The entries below should be output exactly as written.

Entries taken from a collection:
------------------------------------------------------------------------

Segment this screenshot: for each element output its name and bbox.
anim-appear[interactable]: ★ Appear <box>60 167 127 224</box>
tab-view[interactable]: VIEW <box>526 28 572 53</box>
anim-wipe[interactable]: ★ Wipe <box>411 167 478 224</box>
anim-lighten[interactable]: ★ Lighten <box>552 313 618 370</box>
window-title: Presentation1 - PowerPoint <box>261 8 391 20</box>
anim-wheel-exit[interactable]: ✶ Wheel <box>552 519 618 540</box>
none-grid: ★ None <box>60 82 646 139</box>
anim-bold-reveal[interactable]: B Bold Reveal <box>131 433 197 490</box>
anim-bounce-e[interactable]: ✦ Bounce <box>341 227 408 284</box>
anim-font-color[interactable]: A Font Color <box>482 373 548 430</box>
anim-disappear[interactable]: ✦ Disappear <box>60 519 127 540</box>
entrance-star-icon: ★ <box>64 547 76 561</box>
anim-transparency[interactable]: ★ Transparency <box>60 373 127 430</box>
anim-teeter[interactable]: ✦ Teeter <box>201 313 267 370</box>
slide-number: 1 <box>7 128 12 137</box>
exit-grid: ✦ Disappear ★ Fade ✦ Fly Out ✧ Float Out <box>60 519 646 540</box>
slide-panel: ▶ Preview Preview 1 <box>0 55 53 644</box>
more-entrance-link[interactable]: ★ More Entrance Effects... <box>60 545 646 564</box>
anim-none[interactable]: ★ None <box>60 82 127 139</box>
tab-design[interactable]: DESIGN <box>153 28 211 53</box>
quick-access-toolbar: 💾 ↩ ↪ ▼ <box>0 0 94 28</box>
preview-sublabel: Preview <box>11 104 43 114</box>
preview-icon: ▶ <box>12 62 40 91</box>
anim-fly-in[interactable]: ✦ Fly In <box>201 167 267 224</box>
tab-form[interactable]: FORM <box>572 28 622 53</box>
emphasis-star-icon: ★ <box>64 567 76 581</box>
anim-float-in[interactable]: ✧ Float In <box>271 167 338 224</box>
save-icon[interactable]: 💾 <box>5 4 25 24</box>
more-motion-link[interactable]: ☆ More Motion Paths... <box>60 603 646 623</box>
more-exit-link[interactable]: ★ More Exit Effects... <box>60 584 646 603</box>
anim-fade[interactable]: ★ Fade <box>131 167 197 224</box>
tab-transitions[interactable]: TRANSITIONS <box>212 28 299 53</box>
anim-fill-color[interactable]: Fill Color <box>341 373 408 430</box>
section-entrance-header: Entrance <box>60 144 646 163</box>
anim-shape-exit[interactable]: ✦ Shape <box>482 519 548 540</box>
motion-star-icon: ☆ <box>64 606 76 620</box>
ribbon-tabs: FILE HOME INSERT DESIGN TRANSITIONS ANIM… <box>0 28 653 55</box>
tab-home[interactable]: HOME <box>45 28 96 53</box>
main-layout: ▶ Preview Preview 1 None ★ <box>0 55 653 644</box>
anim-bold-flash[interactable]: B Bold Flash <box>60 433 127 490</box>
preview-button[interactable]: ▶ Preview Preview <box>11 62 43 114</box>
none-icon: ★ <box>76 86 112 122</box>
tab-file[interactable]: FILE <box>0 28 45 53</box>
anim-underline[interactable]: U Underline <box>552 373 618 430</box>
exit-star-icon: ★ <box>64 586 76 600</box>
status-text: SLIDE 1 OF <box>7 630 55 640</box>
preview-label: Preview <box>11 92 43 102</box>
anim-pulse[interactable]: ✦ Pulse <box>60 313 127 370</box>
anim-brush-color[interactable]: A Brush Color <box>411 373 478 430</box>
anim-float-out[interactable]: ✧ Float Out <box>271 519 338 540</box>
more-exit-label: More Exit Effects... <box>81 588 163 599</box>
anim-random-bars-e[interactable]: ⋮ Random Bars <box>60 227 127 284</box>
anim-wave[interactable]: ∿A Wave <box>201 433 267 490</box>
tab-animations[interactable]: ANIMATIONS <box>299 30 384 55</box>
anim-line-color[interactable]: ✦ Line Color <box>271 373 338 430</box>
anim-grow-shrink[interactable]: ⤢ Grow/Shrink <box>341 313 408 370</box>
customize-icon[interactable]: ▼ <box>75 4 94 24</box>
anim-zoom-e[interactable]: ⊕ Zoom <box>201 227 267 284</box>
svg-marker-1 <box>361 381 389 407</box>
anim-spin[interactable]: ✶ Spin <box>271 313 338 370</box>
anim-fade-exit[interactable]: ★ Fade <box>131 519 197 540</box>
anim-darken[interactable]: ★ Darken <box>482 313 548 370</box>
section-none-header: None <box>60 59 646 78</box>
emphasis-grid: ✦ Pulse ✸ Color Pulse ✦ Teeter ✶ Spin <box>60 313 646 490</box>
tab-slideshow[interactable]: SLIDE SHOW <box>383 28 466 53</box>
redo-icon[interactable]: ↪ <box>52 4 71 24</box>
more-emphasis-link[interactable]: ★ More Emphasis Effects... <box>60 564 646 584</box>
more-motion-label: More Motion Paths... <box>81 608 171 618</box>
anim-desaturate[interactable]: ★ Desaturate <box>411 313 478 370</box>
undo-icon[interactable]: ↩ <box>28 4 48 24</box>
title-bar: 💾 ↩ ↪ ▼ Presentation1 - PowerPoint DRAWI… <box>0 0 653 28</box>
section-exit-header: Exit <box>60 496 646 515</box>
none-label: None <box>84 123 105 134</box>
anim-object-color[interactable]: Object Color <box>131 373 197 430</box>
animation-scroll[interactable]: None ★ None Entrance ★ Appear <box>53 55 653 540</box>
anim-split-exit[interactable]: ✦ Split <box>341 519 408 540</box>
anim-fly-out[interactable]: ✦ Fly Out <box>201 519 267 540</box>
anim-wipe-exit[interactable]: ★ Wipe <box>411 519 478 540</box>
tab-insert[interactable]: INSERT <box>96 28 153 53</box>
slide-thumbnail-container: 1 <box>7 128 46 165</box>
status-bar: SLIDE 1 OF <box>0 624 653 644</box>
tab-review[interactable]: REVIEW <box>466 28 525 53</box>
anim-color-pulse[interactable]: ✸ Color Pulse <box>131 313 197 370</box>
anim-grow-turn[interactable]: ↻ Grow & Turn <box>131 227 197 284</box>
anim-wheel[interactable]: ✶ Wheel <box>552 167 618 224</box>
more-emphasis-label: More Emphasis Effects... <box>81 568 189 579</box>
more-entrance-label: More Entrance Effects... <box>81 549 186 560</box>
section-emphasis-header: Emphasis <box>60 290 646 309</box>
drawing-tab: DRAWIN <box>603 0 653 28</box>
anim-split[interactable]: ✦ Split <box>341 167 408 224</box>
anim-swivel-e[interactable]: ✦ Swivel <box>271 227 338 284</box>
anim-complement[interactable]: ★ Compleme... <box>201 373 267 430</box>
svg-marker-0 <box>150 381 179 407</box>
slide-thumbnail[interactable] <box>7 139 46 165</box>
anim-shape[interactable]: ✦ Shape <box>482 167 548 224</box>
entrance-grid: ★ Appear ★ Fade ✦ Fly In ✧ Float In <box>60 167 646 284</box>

------------------------------------------------------------------------

**Reply:**
Segment this screenshot: for each element output its name and bbox.
anim-appear[interactable]: ★ Appear <box>60 167 127 224</box>
tab-view[interactable]: VIEW <box>526 28 572 53</box>
anim-wipe[interactable]: ★ Wipe <box>411 167 478 224</box>
anim-lighten[interactable]: ★ Lighten <box>552 313 618 370</box>
window-title: Presentation1 - PowerPoint <box>261 8 391 20</box>
anim-wheel-exit[interactable]: ✶ Wheel <box>552 519 618 540</box>
none-grid: ★ None <box>60 82 646 139</box>
anim-bold-reveal[interactable]: B Bold Reveal <box>131 433 197 490</box>
anim-bounce-e[interactable]: ✦ Bounce <box>341 227 408 284</box>
anim-font-color[interactable]: A Font Color <box>482 373 548 430</box>
anim-disappear[interactable]: ✦ Disappear <box>60 519 127 540</box>
entrance-star-icon: ★ <box>64 547 76 561</box>
anim-transparency[interactable]: ★ Transparency <box>60 373 127 430</box>
anim-teeter[interactable]: ✦ Teeter <box>201 313 267 370</box>
slide-number: 1 <box>7 128 12 137</box>
exit-grid: ✦ Disappear ★ Fade ✦ Fly Out ✧ Float Out <box>60 519 646 540</box>
slide-panel: ▶ Preview Preview 1 <box>0 55 53 644</box>
more-entrance-link[interactable]: ★ More Entrance Effects... <box>60 545 646 564</box>
anim-none[interactable]: ★ None <box>60 82 127 139</box>
tab-design[interactable]: DESIGN <box>153 28 211 53</box>
quick-access-toolbar: 💾 ↩ ↪ ▼ <box>0 0 94 28</box>
preview-sublabel: Preview <box>11 104 43 114</box>
preview-icon: ▶ <box>12 62 40 91</box>
anim-fly-in[interactable]: ✦ Fly In <box>201 167 267 224</box>
tab-form[interactable]: FORM <box>572 28 622 53</box>
emphasis-star-icon: ★ <box>64 567 76 581</box>
anim-float-in[interactable]: ✧ Float In <box>271 167 338 224</box>
save-icon[interactable]: 💾 <box>5 4 25 24</box>
more-motion-link[interactable]: ☆ More Motion Paths... <box>60 603 646 623</box>
more-exit-link[interactable]: ★ More Exit Effects... <box>60 584 646 603</box>
anim-fade[interactable]: ★ Fade <box>131 167 197 224</box>
tab-transitions[interactable]: TRANSITIONS <box>212 28 299 53</box>
anim-fill-color[interactable]: Fill Color <box>341 373 408 430</box>
section-entrance-header: Entrance <box>60 144 646 163</box>
anim-shape-exit[interactable]: ✦ Shape <box>482 519 548 540</box>
motion-star-icon: ☆ <box>64 606 76 620</box>
ribbon-tabs: FILE HOME INSERT DESIGN TRANSITIONS ANIM… <box>0 28 653 55</box>
tab-home[interactable]: HOME <box>45 28 96 53</box>
main-layout: ▶ Preview Preview 1 None ★ <box>0 55 653 644</box>
anim-bold-flash[interactable]: B Bold Flash <box>60 433 127 490</box>
preview-button[interactable]: ▶ Preview Preview <box>11 62 43 114</box>
none-icon: ★ <box>76 86 112 122</box>
tab-file[interactable]: FILE <box>0 28 45 53</box>
anim-underline[interactable]: U Underline <box>552 373 618 430</box>
exit-star-icon: ★ <box>64 586 76 600</box>
status-text: SLIDE 1 OF <box>7 630 55 640</box>
preview-label: Preview <box>11 92 43 102</box>
anim-pulse[interactable]: ✦ Pulse <box>60 313 127 370</box>
anim-brush-color[interactable]: A Brush Color <box>411 373 478 430</box>
anim-float-out[interactable]: ✧ Float Out <box>271 519 338 540</box>
more-exit-label: More Exit Effects... <box>81 588 163 599</box>
anim-random-bars-e[interactable]: ⋮ Random Bars <box>60 227 127 284</box>
anim-wave[interactable]: ∿A Wave <box>201 433 267 490</box>
tab-animations[interactable]: ANIMATIONS <box>299 30 384 55</box>
anim-line-color[interactable]: ✦ Line Color <box>271 373 338 430</box>
anim-grow-shrink[interactable]: ⤢ Grow/Shrink <box>341 313 408 370</box>
customize-icon[interactable]: ▼ <box>75 4 94 24</box>
anim-zoom-e[interactable]: ⊕ Zoom <box>201 227 267 284</box>
svg-marker-1 <box>361 381 389 407</box>
anim-spin[interactable]: ✶ Spin <box>271 313 338 370</box>
anim-fade-exit[interactable]: ★ Fade <box>131 519 197 540</box>
anim-darken[interactable]: ★ Darken <box>482 313 548 370</box>
section-none-header: None <box>60 59 646 78</box>
emphasis-grid: ✦ Pulse ✸ Color Pulse ✦ Teeter ✶ Spin <box>60 313 646 490</box>
tab-slideshow[interactable]: SLIDE SHOW <box>383 28 466 53</box>
redo-icon[interactable]: ↪ <box>52 4 71 24</box>
more-emphasis-link[interactable]: ★ More Emphasis Effects... <box>60 564 646 584</box>
more-motion-label: More Motion Paths... <box>81 608 171 618</box>
anim-desaturate[interactable]: ★ Desaturate <box>411 313 478 370</box>
undo-icon[interactable]: ↩ <box>28 4 48 24</box>
title-bar: 💾 ↩ ↪ ▼ Presentation1 - PowerPoint DRAWI… <box>0 0 653 28</box>
section-exit-header: Exit <box>60 496 646 515</box>
none-label: None <box>84 123 105 134</box>
anim-object-color[interactable]: Object Color <box>131 373 197 430</box>
animation-scroll[interactable]: None ★ None Entrance ★ Appear <box>53 55 653 540</box>
anim-split-exit[interactable]: ✦ Split <box>341 519 408 540</box>
anim-fly-out[interactable]: ✦ Fly Out <box>201 519 267 540</box>
anim-wipe-exit[interactable]: ★ Wipe <box>411 519 478 540</box>
tab-insert[interactable]: INSERT <box>96 28 153 53</box>
slide-thumbnail-container: 1 <box>7 128 46 165</box>
status-bar: SLIDE 1 OF <box>0 624 653 644</box>
tab-review[interactable]: REVIEW <box>466 28 525 53</box>
anim-color-pulse[interactable]: ✸ Color Pulse <box>131 313 197 370</box>
anim-grow-turn[interactable]: ↻ Grow & Turn <box>131 227 197 284</box>
anim-wheel[interactable]: ✶ Wheel <box>552 167 618 224</box>
more-emphasis-label: More Emphasis Effects... <box>81 568 189 579</box>
more-entrance-label: More Entrance Effects... <box>81 549 186 560</box>
section-emphasis-header: Emphasis <box>60 290 646 309</box>
drawing-tab: DRAWIN <box>603 0 653 28</box>
anim-split[interactable]: ✦ Split <box>341 167 408 224</box>
anim-swivel-e[interactable]: ✦ Swivel <box>271 227 338 284</box>
anim-complement[interactable]: ★ Compleme... <box>201 373 267 430</box>
svg-marker-0 <box>150 381 179 407</box>
slide-thumbnail[interactable] <box>7 139 46 165</box>
anim-shape[interactable]: ✦ Shape <box>482 167 548 224</box>
entrance-grid: ★ Appear ★ Fade ✦ Fly In ✧ Float In <box>60 167 646 284</box>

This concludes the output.